Any amount may be grounds for loss of tax-exempt status and, in addition, may result in the imposition of self-dealing excise taxes (equal to 100% of amount of benefit received) on individuals benefiting from certain transactions with a private foundation.

Matt’s analysis is reflective of Reilly’s Eleventh Law of Tax Planning – “Pigs Get Fed – Hogs Get Slaughtered”.

Matt thinks, as do I, that there is not really great tax planning going on here, despite it apparently working for many years.

If his intent is to get income to his children, there are better, less risky ways of doing in including using a long-term reversionary trust, an low or no interest loan, or even hiring the child to work for a family business full or part time.

Other Coverage

Not being, until now, a regular Globe reader, I picked up this story while I was out and about listening to Jim Braude and Margery Eagan on WGBH.  The Philanthropy News Digest had a summary of the article. That the Globe is behind a paywall might be a factor in the story not spreading.  Thanks to Sacha Pfeiffer, I’m springing for the Globe now, but I’m hoping that will be the end of that.  These charges are killing me.

About Spotlight

To go a bit off-topic, I have to say that I really liked Spotlight the movie. I particularly appreciated the street scenes in Boston and the part about Boston College High School.  In my class at Holy Cross, BC High was the only high school contingent larger than my bunch from Xavier High School in New York. My covivant and I were visiting the Grand Canyon and I ended up striking up a conversation with a long-time member of the BC High faculty.

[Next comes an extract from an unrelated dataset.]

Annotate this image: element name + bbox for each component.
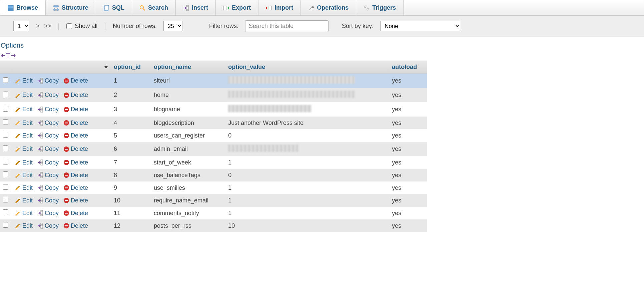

He had noted my Red Sox hat, which I wear as a regional marker when I am not in New England (When I am in New England I wear a Mets hat to show my heritage). At any rate, he indicated that he thought BC High was treated fairly in the film noting that overall they ended up looking a lot better than the Archdiocese.  It is also worth noting that the scandal of clergy sexual abuse is not just a Catholic thing, as is sometimes implied.  Catholicism is the largest Christian denomination in the country.  Number 2 is the Southern Baptists and as my blogging buddy, William Thornton indicates they too have their issues.